◆ REQUIREMENT: From the data below, return the exact lines starting at the line containing "Relatório de Igualdade Salarial" and ending at the line containing "Escreva um comentário", both included, and nothing else.
====
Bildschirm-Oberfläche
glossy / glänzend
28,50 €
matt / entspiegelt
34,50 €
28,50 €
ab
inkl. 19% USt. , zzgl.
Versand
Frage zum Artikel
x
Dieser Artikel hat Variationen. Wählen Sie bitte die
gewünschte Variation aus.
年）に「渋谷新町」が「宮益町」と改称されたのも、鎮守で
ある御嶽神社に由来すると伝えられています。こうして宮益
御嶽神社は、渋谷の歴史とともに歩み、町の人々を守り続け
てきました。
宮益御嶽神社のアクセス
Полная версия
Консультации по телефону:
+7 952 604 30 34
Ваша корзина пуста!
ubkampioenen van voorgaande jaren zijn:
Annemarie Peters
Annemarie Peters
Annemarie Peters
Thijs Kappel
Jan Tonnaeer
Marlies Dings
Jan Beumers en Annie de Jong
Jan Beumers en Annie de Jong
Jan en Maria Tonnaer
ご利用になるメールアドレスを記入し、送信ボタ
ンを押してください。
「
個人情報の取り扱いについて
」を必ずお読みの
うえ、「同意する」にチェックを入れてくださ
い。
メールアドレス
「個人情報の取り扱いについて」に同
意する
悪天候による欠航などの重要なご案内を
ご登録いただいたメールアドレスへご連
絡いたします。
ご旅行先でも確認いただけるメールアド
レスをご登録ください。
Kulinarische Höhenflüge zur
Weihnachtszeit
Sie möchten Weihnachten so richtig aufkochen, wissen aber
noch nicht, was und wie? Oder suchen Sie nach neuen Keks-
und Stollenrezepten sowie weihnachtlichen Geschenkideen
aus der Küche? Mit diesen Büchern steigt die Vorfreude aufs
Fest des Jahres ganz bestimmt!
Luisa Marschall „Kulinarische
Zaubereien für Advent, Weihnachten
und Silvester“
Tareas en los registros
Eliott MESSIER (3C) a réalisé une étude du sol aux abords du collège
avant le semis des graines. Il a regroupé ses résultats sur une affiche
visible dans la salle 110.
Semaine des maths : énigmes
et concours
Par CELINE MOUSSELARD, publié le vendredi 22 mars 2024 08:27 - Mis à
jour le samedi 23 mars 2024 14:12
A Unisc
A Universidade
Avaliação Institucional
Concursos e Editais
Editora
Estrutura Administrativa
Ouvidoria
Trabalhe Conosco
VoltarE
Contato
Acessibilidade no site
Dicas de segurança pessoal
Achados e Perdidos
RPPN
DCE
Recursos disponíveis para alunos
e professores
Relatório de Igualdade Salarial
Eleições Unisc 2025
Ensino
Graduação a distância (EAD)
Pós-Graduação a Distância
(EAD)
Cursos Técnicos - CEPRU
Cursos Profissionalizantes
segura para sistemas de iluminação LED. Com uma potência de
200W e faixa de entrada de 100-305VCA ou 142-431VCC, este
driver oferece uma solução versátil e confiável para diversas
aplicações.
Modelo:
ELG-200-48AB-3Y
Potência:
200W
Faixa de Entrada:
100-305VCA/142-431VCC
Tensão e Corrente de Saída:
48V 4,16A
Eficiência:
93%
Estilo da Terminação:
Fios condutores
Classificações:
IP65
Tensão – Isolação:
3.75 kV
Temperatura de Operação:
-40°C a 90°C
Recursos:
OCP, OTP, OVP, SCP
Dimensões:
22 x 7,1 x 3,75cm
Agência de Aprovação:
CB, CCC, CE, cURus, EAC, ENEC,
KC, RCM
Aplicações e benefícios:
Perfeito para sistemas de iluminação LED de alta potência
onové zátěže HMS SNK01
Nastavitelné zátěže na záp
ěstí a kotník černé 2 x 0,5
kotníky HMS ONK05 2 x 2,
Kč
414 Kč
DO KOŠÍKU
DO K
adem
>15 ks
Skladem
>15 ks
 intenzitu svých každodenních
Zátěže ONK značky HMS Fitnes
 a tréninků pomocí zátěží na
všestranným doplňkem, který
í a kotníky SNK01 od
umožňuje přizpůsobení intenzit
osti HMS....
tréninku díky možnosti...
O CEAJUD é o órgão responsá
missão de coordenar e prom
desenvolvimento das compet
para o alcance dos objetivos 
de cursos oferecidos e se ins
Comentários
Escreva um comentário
====
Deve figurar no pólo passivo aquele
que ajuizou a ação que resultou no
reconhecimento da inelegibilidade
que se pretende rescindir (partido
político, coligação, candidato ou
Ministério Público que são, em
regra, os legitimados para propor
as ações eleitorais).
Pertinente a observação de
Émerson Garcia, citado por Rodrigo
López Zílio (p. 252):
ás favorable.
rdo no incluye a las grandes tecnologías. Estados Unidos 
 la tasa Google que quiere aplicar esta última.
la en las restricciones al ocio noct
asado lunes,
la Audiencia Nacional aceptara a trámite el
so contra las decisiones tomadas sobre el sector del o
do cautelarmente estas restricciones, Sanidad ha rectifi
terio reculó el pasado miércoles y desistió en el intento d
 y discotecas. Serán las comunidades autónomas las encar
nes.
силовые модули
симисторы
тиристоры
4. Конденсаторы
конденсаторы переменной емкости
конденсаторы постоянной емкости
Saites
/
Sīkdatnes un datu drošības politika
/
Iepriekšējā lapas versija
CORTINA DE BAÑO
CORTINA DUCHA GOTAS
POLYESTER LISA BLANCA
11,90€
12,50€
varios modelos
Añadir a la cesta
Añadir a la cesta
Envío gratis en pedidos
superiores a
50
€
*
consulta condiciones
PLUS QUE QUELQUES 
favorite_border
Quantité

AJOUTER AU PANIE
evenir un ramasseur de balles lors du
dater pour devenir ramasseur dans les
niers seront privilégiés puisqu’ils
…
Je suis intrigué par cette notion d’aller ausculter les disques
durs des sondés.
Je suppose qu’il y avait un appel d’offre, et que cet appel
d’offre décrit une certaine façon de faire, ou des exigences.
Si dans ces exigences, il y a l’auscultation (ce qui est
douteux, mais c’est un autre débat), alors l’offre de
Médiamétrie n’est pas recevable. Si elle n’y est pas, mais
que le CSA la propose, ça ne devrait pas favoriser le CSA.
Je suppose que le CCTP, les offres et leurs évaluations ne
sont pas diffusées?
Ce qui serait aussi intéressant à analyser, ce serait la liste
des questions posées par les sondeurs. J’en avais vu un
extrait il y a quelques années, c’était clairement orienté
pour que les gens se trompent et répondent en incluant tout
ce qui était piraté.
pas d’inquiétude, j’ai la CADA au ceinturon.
====
◆ RESULT:
Relatório de Igualdade Salarial
Eleições Unisc 2025
Ensino
Graduação a distância (EAD)
Pós-Graduação a Distância
(EAD)
Cursos Técnicos - CEPRU
Cursos Profissionalizantes
segura para sistemas de iluminação LED. Com uma potência de
200W e faixa de entrada de 100-305VCA ou 142-431VCC, este
driver oferece uma solução versátil e confiável para diversas
aplicações.
Modelo:
ELG-200-48AB-3Y
Potência:
200W
Faixa de Entrada:
100-305VCA/142-431VCC
Tensão e Corrente de Saída:
48V 4,16A
Eficiência:
93%
Estilo da Terminação:
Fios condutores
Classificações:
IP65
Tensão – Isolação:
3.75 kV
Temperatura de Operação:
-40°C a 90°C
Recursos:
OCP, OTP, OVP, SCP
Dimensões:
22 x 7,1 x 3,75cm
Agência de Aprovação:
CB, CCC, CE, cURus, EAC, ENEC,
KC, RCM
Aplicações e benefícios:
Perfeito para sistemas de iluminação LED de alta potência
onové zátěže HMS SNK01
Nastavitelné zátěže na záp
ěstí a kotník černé 2 x 0,5
kotníky HMS ONK05 2 x 2,
Kč
414 Kč
DO KOŠÍKU
DO K
adem
>15 ks
Skladem
>15 ks
 intenzitu svých každodenních
Zátěže ONK značky HMS Fitnes
 a tréninků pomocí zátěží na
všestranným doplňkem, který
í a kotníky SNK01 od
umožňuje přizpůsobení intenzit
osti HMS....
tréninku díky možnosti...
O CEAJUD é o órgão responsá
missão de coordenar e prom
desenvolvimento das compet
para o alcance dos objetivos 
de cursos oferecidos e se ins
Comentários
Escreva um comentário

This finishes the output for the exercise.